Data, Charts, and Policymaking – Is there a Relationship?

In a previous blog, we noted some recent studies with international price comparisons for health care.

Now let’s connect some of that data with the policy possibilities.

First, consider two policy proposals currently under consideration that would address international price differences for pharmaceuticals:

1) Using an International Pricing Index (IPI) in Medicare, “to bring down drug prices and cut down on foreign freeriding” and

2) Allowing states to import pharmaceuticals from other countries (which Colorado, Florida, Maine, and Vermont have now passed laws to pursue).

These policy proposals may seem obvious when you look at just one chart, such as the one on the left below published by the International Federation of Health Plans in December 2019 (posted by the Health Care Cost Institute). However, the 2017 Comparative Price Report of International Variation in Medical and Drug Prices shows U.S. prices for ALL medical services are also almost always higher than in comparison countries (see chart on the right below).


Similarly, for the most common reason for a hospital inpatient stay, childbirth, health care prices are higher in the U.S. than elsewhere in the world.









The data represented in just these few charts show that in practically every instance, health care prices are higher in the U.S. than the rest of the world.

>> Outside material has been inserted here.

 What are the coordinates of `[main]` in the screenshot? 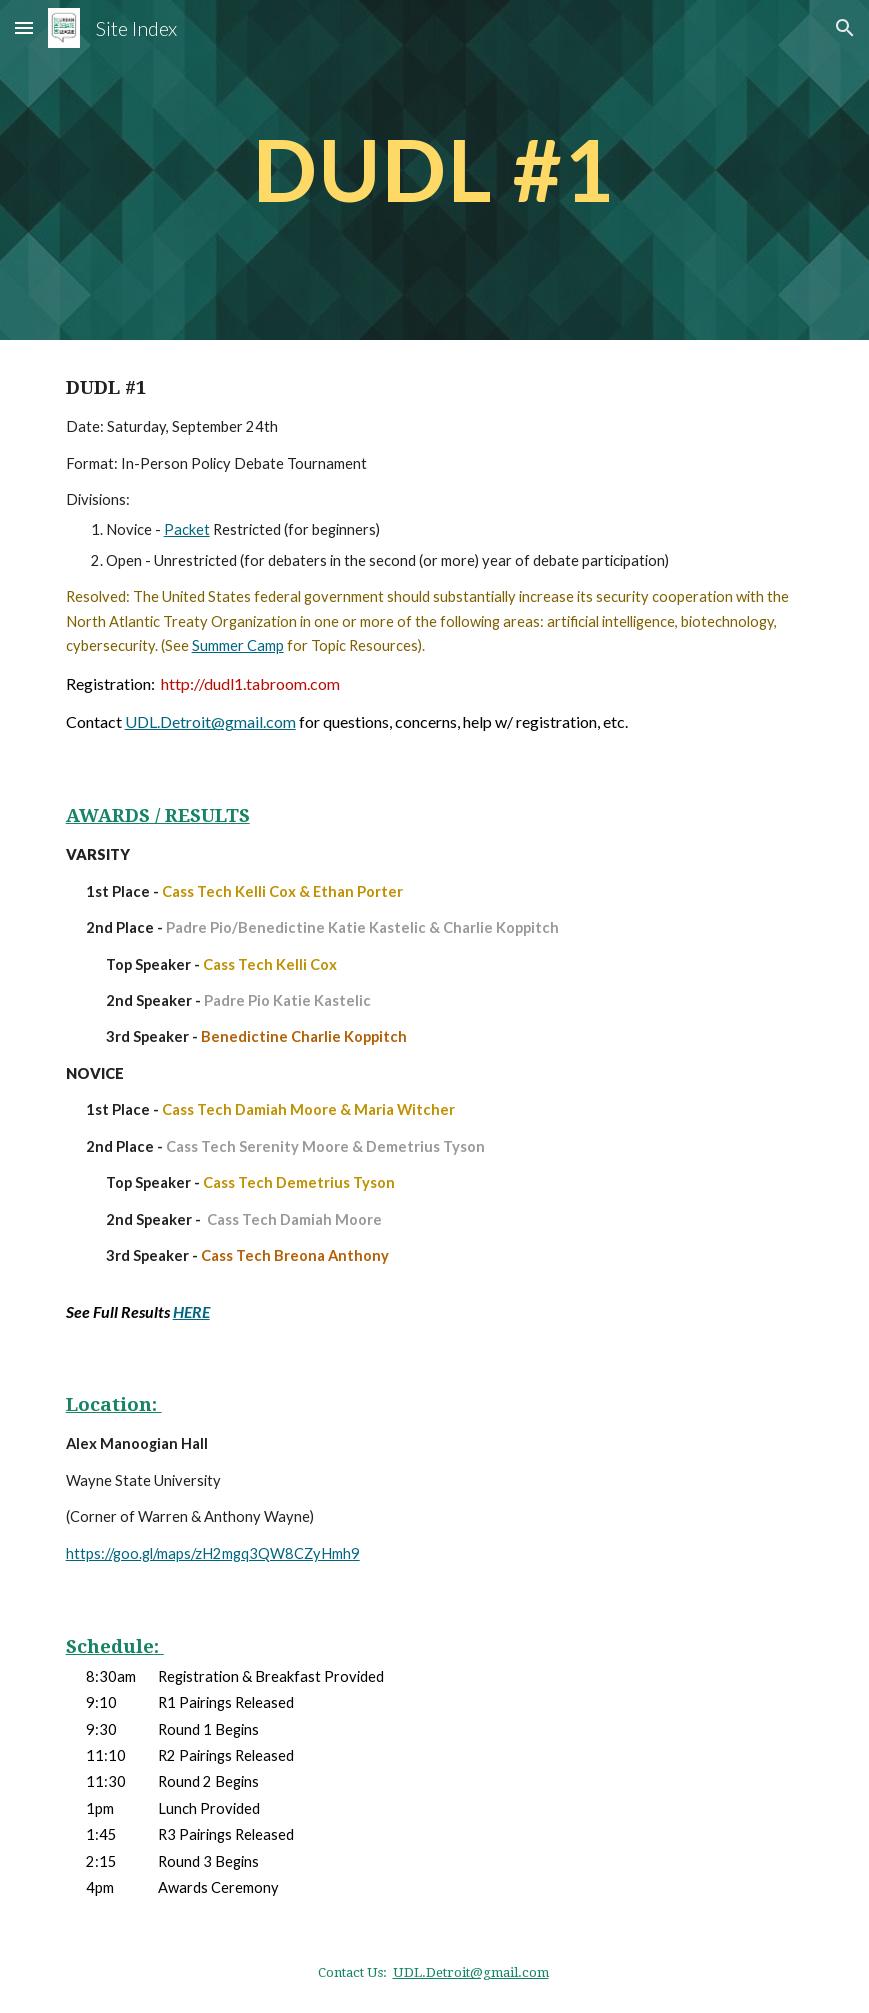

So yes, it is possible to create policies that would set U.S. prices based on world prices, not only for drugs, but also for all medical services. But such an approach raises a myriad of operational questions, and of course, raises the core question of whether such a policy would even work.

What do we mean by asking whether the policy would “work?”

If what a patient pays is the issue, importing health care prices from other countries is unlikely to have any meaningful effect.

Using childbirth as an example, a recent study published by Health Affairs shows the mean cost for delivery care in the U.S. remained relatively stable between 2008 and 2015. However, “the average proportion of costs paid by patients went up over time (from 12.3 percent in 2008 to 19.6 percent in 2015).”

Further, the required out-of-pocket spending for maternity care was mostly in the form of a deductible, and the amount of deductible, depending on the type of health insurance, rose by 40-50% over the time period studied, as shown in the chart below.

Comparing U.S. medical prices to international prices is one way to view the problem of health care costs and points to certain policy proposals (for example, cutting administration costs, as we’ve mentioned previously), but it doesn’t directly address the pain of paying that patients are feeling.

Instead, when policymakers examine health care cost proposals, they should define what “works” as something that would actually help patients pay less for the care they need.